> Problem to solve: Return, from the data below, each line that contains the word "toàn".

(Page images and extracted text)
##########

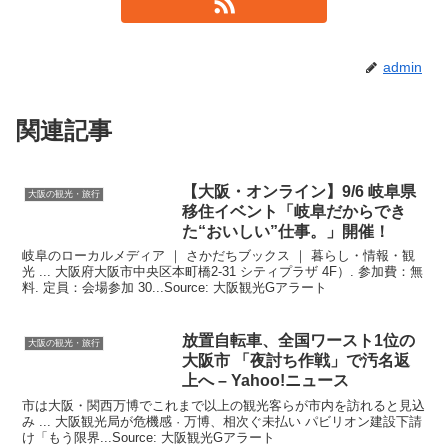
admin
関連記事
【
大阪
・オンライン】9/6 岐阜県
大阪の観光・旅行
移住イベント「岐阜だからでき
た“おいしい”仕事。」開催！
岐阜のローカルメディア ｜ さかだちブックス ｜ 暮らし・情報・観
光 ... 大阪府大阪市中央区本町橋2-31 シティプラザ 4F）. 参加費：無
料. 定員：会場参加 30...Source: 大阪観光Gアラート
放置自転車、全国ワースト1位の
大阪の観光・旅行
大阪
市 「夜討ち作戦」で汚名返
上へ – Yahoo!ニュース
市は大阪・関西万博でこれまで以上の観光客らが市内を訪れると見込
み ... 大阪観光局が危機感 · 万博、相次ぐ未払い パビリオン建設下請
け「もう限界...Source: 大阪観光Gアラート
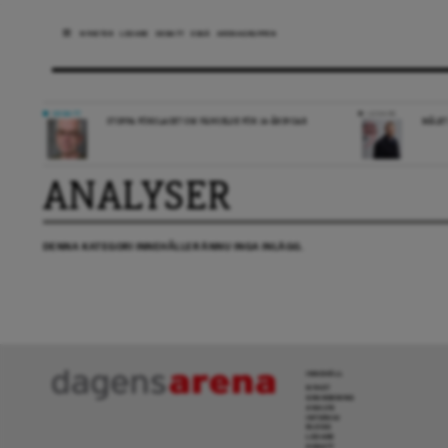
NYHETER
LEDARE
DEBATT
ESSÄ
ARENAGRUPPEN
DEBATT
LEDARE
STOPPA FÖRSLAGET OM FÄNGELSE FÖR 14-ÅRINGAR
MÅLET
ANALYSER
DENNA KATEGORI INNEHÅLLER ÄNNU INGA INLÄGG.
INNEHÅLL
NYHET
GRANSKNING
ANALYS
INTERVJU
BLOGG
LEDARE
DEBATT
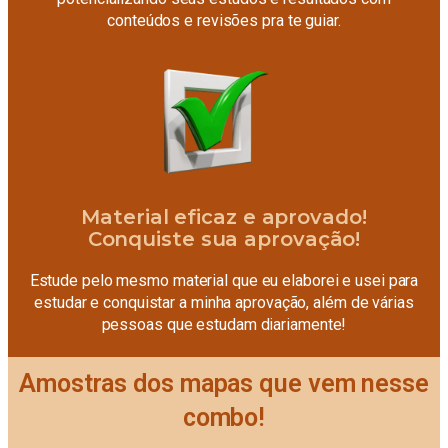
conteúdos e revisões pra te guiar.
Material eficaz e aprovado!
Conquiste sua aprovação!
Estude pelo mesmo material que eu elaborei e usei para
estudar e conquistar a minha aprovação, além de várias
pessoas que estudam diariamente!
Amostras dos mapas que vem nesse
combo!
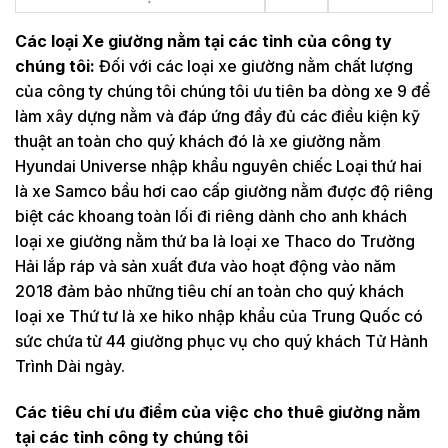
Các loại Xe giường nằm tại các tỉnh của công ty
chúng tôi:
Đối với các loại xe giường nằm chất lượng
của công ty chúng tôi chúng tôi ưu tiên ba dòng xe 9 để
làm xây dựng nằm và đáp ứng đầy đủ các điều kiện kỹ
thuật an toàn cho quý khách đó là xe giường nằm
Hyundai Universe nhập khẩu nguyên chiếc Loại thứ hai
là xe Samco bầu hơi cao cấp giường nằm được độ riêng
biệt các khoang toàn lối đi riêng dành cho anh khách
loại xe giường nằm thứ ba là loại xe Thaco do Trường
Hải lắp ráp và sản xuất đưa vào hoạt động vào năm
2018 đảm bảo những tiêu chí an toàn cho quý khách
loại xe Thứ tư là xe hiko nhập khẩu của Trung Quốc có
sức chứa từ 44 giường phục vụ cho quý khách Tử Hành
Trình Dài ngày.
Các tiêu chí ưu điểm của việc cho thuê giường nằm
tại các tỉnh công ty chúng tôi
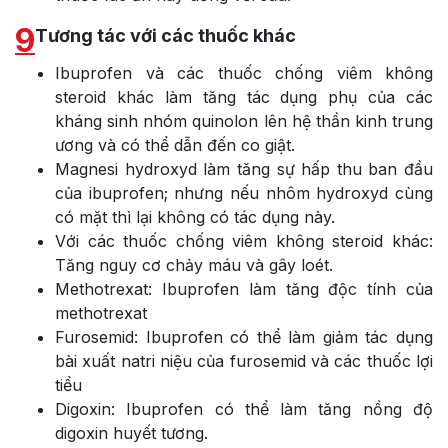
9
Tương tác với các thuốc khác
Ibuprofen và các thuốc chống viêm không
steroid khác làm tăng tác dụng phụ của các
kháng sinh nhóm quinolon lên hệ thần kinh trung
ương và có thể dẫn đến co giật.
Magnesi hydroxyd làm tăng sự hấp thu ban đầu
của ibuprofen; nhưng nếu nhôm hydroxyd cùng
có mặt thì lại không có tác dụng này.
Với các thuốc chống viêm không steroid khác:
Tăng nguy cơ chảy máu và gây loét.
Methotrexat: Ibuprofen làm tăng độc tính của
methotrexat
Furosemid: Ibuprofen có thể làm giảm tác dụng
bài xuất natri niệu của furosemid và các thuốc lợi
tiểu
Digoxin: Ibuprofen có thể làm tăng nồng độ
digoxin huyết tương.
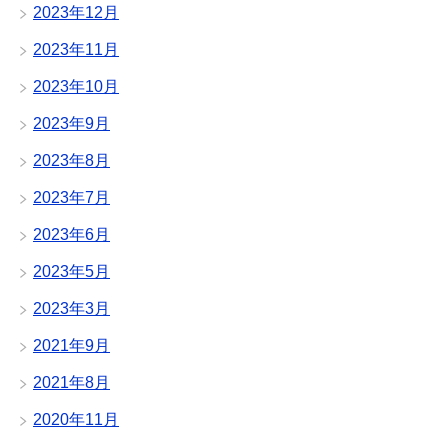
2023年12月
2023年11月
2023年10月
2023年9月
2023年8月
2023年7月
2023年6月
2023年5月
2023年3月
2021年9月
2021年8月
2020年11月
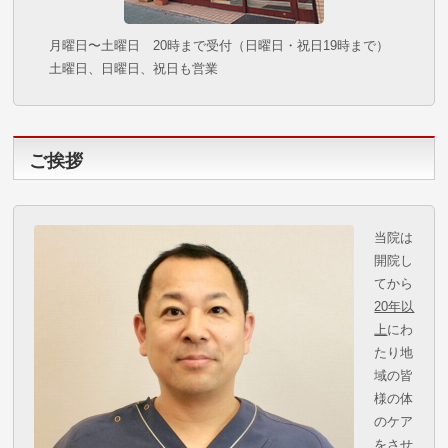
月曜日〜土曜日 20時まで受付（日曜日・祝日19時まで）
土曜日、日曜日、祝日も営業
ご挨拶
当院は
開院し
てから
20年以
上
にわ
たり地
域の皆
様の体
のケア
をさせ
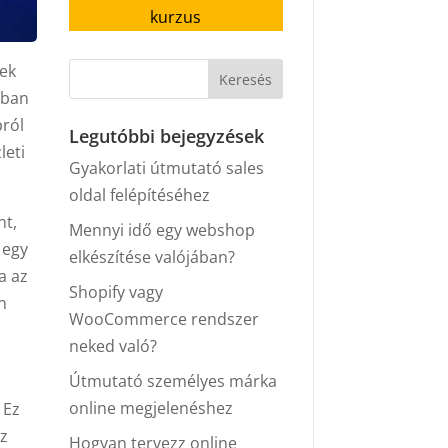
kurzus
nek
gban
pról
Legutóbbi bejegyzések
leti
Gyakorlati útmutató sales
oldal felépítéséhez
nt,
Mennyi idő egy webshop
 egy
elkészítése valójában?
a az
Shopify vagy
an
WooCommerce rendszer
neked való?
Útmutató személyes márka
online megjelenéshez
 Ez
az
Hogyan tervezz online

##########

> Answer section:
thuật an toàn cho quý khách đó là xe giường nằm
biệt các khoang toàn lối đi riêng dành cho anh khách
2018 đảm bảo những tiêu chí an toàn cho quý khách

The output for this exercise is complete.